[[ DATASET EXTRACT, beginning ]]

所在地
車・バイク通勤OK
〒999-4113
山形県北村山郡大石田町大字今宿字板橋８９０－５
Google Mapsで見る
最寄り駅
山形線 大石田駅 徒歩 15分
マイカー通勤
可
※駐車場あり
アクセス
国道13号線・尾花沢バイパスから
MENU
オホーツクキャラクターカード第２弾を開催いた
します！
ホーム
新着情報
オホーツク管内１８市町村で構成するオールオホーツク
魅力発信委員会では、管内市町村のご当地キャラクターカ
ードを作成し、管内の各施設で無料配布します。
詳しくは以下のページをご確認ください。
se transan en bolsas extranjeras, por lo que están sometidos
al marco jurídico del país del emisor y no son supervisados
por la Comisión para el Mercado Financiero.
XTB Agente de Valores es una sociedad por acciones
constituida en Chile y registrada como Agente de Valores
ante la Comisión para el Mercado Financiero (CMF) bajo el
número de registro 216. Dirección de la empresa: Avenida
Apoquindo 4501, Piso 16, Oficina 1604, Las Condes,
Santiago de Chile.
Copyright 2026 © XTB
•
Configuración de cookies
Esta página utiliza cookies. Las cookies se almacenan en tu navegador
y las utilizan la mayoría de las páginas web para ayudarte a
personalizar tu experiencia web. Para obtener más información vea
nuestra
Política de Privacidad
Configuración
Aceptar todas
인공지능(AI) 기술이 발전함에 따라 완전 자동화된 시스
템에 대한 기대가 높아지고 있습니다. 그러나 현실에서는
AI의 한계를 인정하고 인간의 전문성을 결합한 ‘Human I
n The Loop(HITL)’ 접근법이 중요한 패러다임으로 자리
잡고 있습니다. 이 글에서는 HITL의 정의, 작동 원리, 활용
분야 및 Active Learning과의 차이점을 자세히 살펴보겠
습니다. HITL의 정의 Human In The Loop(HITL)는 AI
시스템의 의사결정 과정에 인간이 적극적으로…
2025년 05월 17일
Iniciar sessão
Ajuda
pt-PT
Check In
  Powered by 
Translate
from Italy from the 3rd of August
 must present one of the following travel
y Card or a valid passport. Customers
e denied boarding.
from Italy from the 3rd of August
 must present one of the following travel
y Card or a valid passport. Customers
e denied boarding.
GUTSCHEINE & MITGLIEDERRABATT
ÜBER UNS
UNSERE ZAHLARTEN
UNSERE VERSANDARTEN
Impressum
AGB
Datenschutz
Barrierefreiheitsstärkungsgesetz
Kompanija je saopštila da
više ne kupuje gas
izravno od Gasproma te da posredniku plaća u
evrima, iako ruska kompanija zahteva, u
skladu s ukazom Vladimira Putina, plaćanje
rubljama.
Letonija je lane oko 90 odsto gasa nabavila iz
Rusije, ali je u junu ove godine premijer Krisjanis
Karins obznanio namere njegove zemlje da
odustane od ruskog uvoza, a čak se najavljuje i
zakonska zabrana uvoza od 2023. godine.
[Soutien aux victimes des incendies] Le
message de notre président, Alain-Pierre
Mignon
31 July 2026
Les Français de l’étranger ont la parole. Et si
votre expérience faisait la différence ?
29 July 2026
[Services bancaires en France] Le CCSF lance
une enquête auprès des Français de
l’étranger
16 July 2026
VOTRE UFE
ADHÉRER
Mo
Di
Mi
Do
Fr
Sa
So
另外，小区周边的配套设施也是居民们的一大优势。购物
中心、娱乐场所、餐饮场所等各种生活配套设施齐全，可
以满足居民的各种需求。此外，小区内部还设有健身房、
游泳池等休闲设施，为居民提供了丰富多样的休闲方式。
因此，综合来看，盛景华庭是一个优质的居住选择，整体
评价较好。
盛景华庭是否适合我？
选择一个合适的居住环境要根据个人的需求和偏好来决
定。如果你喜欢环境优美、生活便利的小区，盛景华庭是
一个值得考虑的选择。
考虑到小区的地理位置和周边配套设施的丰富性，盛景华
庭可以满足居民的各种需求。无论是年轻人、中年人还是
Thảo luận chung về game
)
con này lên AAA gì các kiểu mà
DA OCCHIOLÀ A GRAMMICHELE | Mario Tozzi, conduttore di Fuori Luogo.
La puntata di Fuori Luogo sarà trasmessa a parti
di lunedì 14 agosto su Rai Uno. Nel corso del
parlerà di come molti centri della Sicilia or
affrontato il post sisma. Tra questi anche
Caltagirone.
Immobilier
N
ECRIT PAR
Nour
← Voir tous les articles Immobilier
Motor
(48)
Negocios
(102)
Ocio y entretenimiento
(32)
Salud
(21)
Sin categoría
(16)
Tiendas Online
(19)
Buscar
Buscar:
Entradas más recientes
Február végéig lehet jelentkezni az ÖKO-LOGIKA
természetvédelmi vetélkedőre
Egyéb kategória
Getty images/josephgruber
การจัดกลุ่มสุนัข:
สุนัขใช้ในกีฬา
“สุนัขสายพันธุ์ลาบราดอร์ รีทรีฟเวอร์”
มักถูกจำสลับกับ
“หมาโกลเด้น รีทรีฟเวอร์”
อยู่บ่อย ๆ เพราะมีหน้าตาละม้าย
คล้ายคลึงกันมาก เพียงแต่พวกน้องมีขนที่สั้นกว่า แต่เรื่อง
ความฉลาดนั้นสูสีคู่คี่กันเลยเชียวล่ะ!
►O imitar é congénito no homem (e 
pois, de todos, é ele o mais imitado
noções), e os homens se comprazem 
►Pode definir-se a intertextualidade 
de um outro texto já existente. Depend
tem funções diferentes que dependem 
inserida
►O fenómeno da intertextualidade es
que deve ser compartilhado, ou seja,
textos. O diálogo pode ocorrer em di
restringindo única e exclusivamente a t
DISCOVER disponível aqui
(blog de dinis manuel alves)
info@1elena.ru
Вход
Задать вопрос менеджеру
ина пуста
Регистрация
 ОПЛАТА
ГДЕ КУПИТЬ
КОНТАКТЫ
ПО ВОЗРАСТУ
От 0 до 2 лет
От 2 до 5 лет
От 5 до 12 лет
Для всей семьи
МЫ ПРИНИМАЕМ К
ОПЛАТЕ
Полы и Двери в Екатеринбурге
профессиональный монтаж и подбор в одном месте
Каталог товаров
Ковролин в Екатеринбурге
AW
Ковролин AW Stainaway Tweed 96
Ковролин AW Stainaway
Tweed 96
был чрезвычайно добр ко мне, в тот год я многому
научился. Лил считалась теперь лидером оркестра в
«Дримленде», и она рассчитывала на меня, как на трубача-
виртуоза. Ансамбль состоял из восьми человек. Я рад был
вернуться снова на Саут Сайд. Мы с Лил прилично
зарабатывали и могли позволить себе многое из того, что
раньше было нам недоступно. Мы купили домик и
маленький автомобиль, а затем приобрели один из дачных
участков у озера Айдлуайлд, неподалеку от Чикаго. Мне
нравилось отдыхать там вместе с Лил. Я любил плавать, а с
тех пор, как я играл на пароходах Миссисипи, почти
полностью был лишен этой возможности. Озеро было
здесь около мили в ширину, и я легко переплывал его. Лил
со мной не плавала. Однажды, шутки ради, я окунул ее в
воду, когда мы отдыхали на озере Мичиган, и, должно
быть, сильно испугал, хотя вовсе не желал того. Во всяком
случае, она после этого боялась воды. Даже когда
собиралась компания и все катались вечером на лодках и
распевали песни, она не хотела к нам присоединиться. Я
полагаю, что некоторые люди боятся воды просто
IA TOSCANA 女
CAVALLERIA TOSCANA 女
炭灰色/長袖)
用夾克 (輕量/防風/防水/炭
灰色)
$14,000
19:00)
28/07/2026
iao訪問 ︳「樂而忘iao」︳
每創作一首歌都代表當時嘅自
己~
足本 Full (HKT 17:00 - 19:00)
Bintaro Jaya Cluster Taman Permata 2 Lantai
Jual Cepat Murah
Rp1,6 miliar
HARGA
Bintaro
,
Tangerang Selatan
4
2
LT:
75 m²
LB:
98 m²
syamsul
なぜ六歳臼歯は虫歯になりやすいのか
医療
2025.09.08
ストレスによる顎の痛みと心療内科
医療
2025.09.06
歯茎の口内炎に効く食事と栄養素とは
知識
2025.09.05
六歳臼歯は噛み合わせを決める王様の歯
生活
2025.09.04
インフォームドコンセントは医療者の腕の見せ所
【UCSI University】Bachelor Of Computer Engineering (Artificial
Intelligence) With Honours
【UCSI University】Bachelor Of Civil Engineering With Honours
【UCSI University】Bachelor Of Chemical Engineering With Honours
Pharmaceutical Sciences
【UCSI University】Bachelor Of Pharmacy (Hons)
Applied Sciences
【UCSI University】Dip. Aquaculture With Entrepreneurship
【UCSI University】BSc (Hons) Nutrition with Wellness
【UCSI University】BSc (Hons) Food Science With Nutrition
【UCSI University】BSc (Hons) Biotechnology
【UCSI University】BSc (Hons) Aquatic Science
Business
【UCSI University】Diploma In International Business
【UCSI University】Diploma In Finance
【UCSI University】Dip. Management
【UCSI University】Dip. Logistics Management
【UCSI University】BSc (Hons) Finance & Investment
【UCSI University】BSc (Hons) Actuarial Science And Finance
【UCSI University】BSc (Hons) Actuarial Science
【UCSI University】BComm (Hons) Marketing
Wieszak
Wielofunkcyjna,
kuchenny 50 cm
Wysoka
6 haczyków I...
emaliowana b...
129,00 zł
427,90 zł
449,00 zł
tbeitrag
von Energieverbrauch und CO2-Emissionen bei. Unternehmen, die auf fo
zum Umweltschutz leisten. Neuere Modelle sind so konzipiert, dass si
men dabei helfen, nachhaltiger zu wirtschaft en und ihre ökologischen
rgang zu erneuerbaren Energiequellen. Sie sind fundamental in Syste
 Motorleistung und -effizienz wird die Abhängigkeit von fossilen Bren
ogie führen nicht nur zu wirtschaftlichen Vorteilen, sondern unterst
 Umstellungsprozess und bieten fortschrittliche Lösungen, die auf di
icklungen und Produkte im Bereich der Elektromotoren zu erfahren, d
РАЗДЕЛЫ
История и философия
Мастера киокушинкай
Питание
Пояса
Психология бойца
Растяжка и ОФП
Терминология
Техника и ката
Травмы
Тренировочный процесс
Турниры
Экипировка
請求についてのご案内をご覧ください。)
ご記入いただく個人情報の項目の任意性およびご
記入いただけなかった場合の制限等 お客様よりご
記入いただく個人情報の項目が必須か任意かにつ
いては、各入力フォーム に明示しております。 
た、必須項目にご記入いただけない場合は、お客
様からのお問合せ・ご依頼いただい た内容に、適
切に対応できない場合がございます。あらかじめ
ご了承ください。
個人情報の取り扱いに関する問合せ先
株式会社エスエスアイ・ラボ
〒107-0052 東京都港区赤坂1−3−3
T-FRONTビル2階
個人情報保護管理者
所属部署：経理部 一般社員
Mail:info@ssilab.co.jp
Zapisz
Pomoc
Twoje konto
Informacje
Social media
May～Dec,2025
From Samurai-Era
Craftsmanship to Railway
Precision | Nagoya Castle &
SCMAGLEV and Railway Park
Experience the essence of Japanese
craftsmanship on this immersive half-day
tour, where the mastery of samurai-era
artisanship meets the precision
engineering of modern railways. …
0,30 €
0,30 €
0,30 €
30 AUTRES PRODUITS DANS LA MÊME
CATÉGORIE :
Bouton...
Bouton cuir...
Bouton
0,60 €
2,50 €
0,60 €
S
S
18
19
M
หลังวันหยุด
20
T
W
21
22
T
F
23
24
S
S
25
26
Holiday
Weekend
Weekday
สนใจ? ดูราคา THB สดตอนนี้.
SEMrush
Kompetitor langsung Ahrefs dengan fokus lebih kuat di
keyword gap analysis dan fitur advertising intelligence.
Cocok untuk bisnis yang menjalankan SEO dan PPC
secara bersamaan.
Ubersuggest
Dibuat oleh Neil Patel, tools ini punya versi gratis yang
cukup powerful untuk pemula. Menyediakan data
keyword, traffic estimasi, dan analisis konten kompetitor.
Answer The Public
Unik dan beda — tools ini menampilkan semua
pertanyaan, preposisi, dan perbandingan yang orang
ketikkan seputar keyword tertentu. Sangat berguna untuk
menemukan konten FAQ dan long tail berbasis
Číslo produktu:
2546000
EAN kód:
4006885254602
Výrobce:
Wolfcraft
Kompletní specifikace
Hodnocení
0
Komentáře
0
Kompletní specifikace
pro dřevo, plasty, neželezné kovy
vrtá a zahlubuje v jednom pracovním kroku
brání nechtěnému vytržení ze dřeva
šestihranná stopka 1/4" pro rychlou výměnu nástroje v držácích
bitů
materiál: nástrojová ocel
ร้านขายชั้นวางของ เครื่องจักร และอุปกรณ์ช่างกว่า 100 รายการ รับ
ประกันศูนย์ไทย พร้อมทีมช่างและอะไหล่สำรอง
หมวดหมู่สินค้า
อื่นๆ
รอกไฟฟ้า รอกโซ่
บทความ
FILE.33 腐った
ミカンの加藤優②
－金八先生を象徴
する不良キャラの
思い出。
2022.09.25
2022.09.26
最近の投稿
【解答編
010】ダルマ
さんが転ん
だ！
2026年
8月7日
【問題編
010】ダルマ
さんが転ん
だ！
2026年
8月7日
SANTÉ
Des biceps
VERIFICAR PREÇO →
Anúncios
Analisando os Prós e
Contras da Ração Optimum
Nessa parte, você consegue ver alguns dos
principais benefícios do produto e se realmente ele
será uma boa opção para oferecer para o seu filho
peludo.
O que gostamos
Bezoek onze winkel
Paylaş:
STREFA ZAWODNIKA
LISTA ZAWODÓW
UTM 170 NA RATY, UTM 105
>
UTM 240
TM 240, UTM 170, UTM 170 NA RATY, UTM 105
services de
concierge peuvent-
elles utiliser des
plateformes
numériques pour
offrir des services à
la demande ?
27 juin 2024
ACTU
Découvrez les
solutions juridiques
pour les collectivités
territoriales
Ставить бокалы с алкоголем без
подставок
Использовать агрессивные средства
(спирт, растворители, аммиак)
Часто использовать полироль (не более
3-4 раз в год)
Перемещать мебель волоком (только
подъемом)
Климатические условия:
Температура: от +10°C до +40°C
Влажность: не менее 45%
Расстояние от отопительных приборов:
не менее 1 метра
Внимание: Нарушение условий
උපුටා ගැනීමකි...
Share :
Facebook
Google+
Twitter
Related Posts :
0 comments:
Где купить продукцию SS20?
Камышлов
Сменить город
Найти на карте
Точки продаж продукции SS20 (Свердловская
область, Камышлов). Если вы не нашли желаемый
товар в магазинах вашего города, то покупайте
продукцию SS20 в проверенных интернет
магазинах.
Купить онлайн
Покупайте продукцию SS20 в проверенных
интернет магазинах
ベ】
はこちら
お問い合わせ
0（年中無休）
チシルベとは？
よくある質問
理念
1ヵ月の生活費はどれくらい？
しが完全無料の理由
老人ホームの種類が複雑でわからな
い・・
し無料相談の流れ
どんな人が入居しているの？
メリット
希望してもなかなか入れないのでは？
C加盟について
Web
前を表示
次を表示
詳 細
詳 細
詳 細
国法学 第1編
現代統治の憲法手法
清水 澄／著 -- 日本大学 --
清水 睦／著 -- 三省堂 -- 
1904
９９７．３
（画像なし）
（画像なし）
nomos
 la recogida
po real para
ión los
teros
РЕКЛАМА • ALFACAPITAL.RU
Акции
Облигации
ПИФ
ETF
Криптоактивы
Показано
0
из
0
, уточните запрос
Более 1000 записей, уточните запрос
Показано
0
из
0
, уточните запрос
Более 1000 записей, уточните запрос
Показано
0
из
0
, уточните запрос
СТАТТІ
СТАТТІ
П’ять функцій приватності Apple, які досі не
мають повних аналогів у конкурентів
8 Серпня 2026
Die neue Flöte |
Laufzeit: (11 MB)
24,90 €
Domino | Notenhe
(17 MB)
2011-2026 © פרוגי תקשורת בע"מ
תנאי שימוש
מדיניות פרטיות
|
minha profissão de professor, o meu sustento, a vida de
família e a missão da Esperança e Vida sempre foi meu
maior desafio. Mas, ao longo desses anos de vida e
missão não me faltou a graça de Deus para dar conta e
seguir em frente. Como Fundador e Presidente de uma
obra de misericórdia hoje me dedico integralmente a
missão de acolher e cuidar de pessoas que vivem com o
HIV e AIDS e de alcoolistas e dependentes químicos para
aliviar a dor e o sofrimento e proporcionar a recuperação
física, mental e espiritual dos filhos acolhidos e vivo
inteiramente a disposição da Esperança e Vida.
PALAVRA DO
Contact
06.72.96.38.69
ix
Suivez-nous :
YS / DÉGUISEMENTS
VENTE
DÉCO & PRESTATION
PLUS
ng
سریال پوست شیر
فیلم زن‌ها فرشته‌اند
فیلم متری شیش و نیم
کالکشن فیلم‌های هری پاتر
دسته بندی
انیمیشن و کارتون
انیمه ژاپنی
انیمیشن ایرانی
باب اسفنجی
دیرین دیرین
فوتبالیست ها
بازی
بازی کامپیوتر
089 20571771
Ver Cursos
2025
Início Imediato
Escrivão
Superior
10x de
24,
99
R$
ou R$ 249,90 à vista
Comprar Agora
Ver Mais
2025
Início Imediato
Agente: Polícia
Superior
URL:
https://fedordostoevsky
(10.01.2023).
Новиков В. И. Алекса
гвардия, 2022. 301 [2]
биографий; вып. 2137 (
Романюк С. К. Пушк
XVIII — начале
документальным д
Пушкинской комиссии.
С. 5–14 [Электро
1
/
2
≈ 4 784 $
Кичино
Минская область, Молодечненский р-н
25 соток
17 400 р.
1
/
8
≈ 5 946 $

[[ DATASET EXTRACT, end ]]

→ **WHAT TO WORK ON**: Report all lines above with "konten".

→ **SOLUTION BELOW**:
keyword, traffic estimasi, dan analisis konten kompetitor.
menemukan konten FAQ dan long tail berbasis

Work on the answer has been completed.